SBS On Demand lands Icelandic-Portuguese thriller “Cold Haven” for July 15 debut
The public service network buys “Cold Haven” via About Premium Content, securing a new streamer slate and an international pipeline.

SBS, the Australian public service network, has acquired the Icelandic-Portuguese crime thriller “Cold Haven” for SBS On Demand. The show debuts July 15 under a deal with distributor About Premium Content (APC).
SBS On Demand is moving international drama from “interesting” to “available” on July 15. The public service network has acquired “Cold Haven,” an Icelandic-Portuguese crime thriller, with distribution secured through a deal with About Premium Content (APC). For executives watching content portfolios tighten and audiences fragment, this is a clean example of how streamers keep adding titles even as production economics stay tough.
The series centers on Maria (Maria João Bastos), a Portuguese woman who has relocated to Iceland. That setup matters because it signals what SBS is buying: not just a genre label, but a character-driven crime story with built-in cross-border appeal. In a crowded streaming market, “who is the protagonist and why should a viewer care in episode one” is often the real differentiator. SBS is betting that Maria’s relocation story plus a crime-thriller engine will travel across audiences in Australia.
This acquisition also lands in a part of the market where buyers and sellers have to be especially disciplined about fit. Public broadcasters typically carry both audience expectations and public mission pressures, even when they operate streaming products. The incentive is not only growth for growth’s sake. It is also credibility with viewers who rely on SBS for culturally diverse programming. Acquiring a show that is explicitly Icelandic-Portuguese gives SBS a way to broaden its drama offering without forcing it to manufacture local equivalents from scratch.

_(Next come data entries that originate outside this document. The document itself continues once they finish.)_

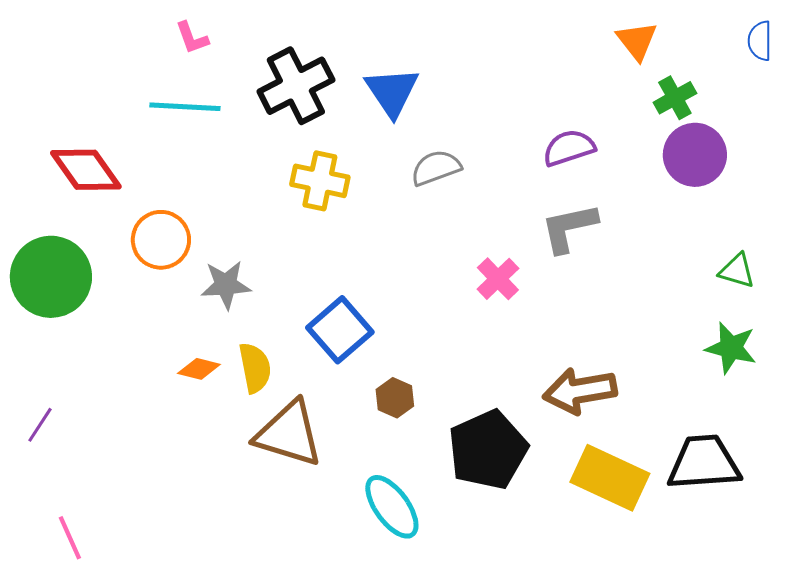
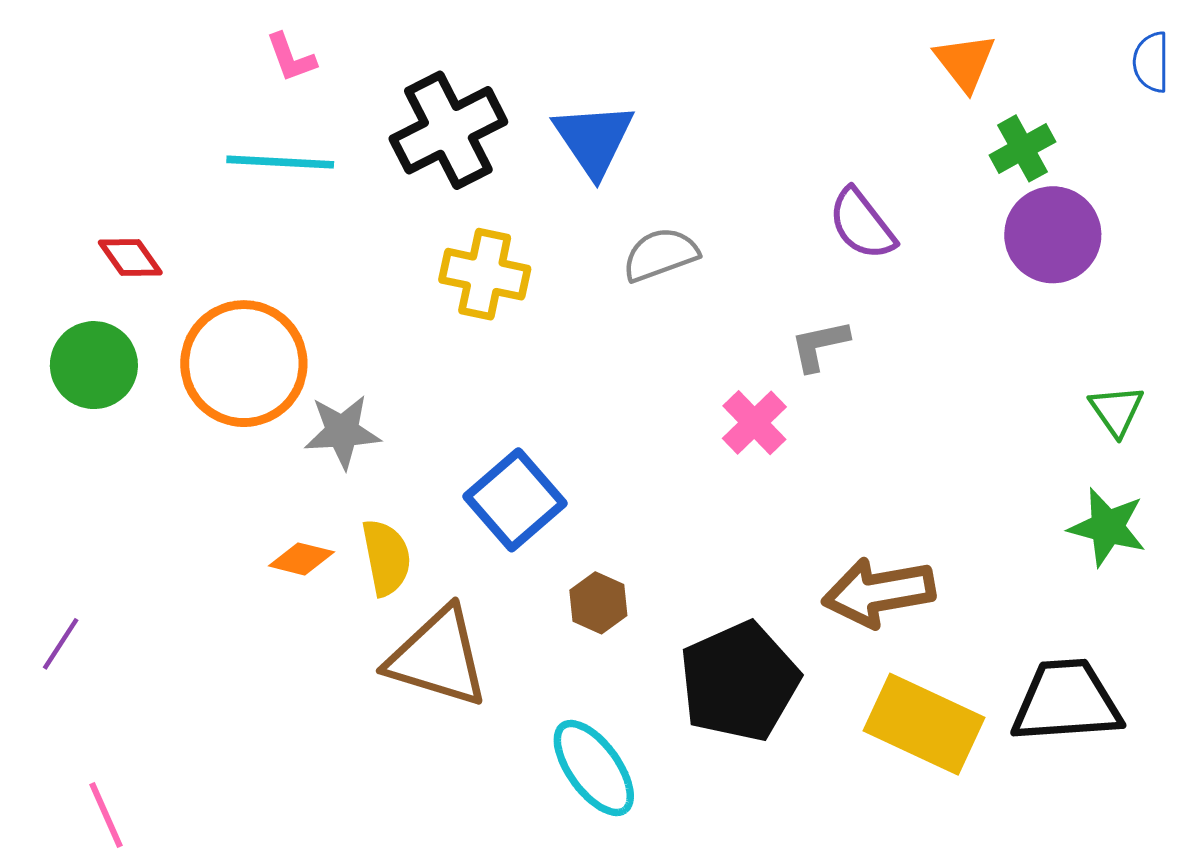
purple semicircle: (569, 148) -> (862, 224), turned -110
red diamond: (86, 170) -> (130, 258), size x0.6
gray L-shape: (569, 228) -> (820, 345), moved, size x0.7
orange circle: (161, 240) -> (244, 364), size x1.4
green triangle: (737, 271) -> (1116, 411), turned 39
green circle: (51, 277) -> (94, 365), moved, size x0.7

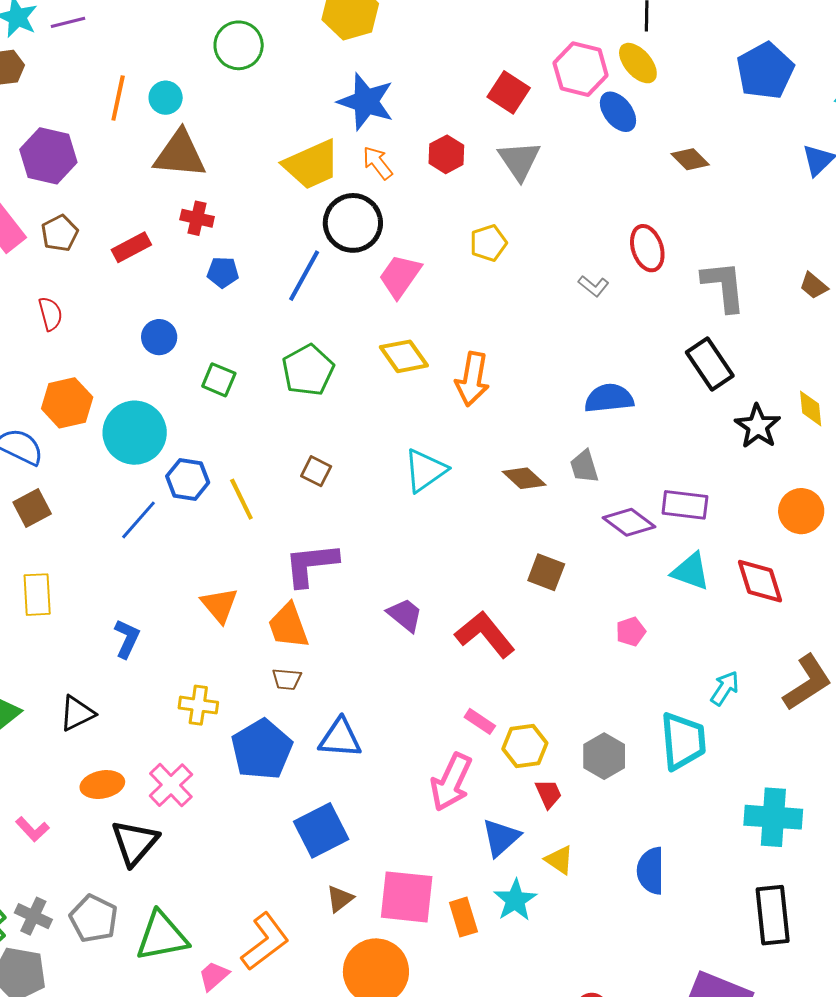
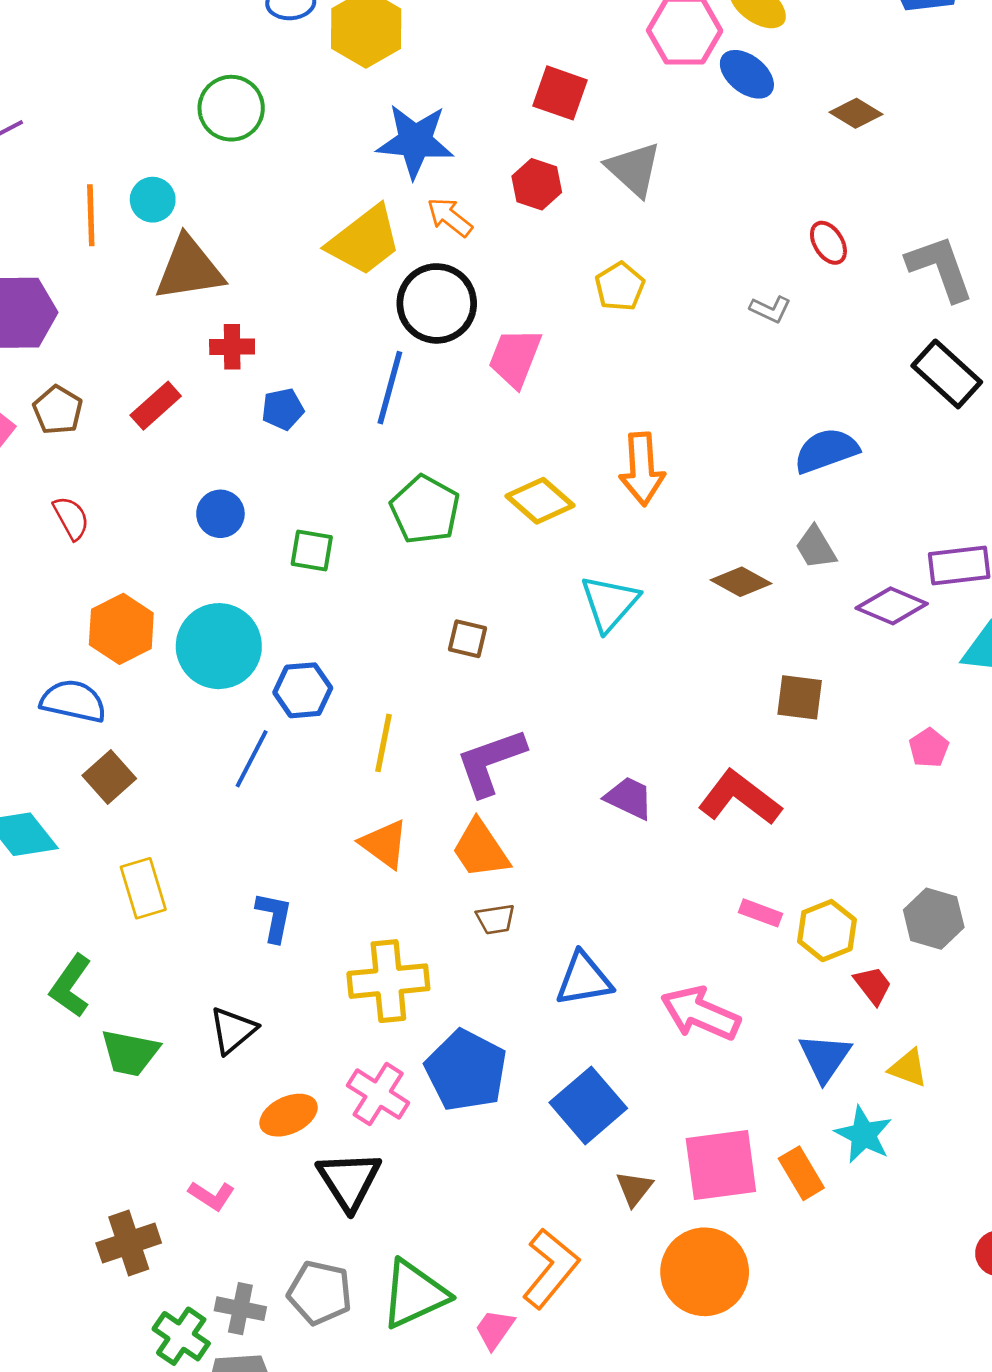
red square: (509, 92) -> (560, 93), moved
red ellipse: (647, 248) -> (828, 243), size x0.7
yellow diamond: (404, 356) -> (540, 501), moved
yellow line: (241, 499) -> (384, 743), moved, turned 51
yellow cross: (198, 705) -> (388, 981), size x1.5
blue pentagon: (262, 749) -> (466, 1070), moved
pink arrow: (451, 782) -> (700, 1013), moved, turned 102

The “how” is just as important as the “what.” SBS is acquiring the series through distributor About Premium Content (APC), and the deal is timed to a specific release date: July 15. Distributor relationships are the connective tissue of international content pipelines. When you are buying rights for a specific launch window, timelines are not theoretical. They govern marketing plans, subtitle and localization schedules, and the internal calendar that decides what gets spotlighted versus buried.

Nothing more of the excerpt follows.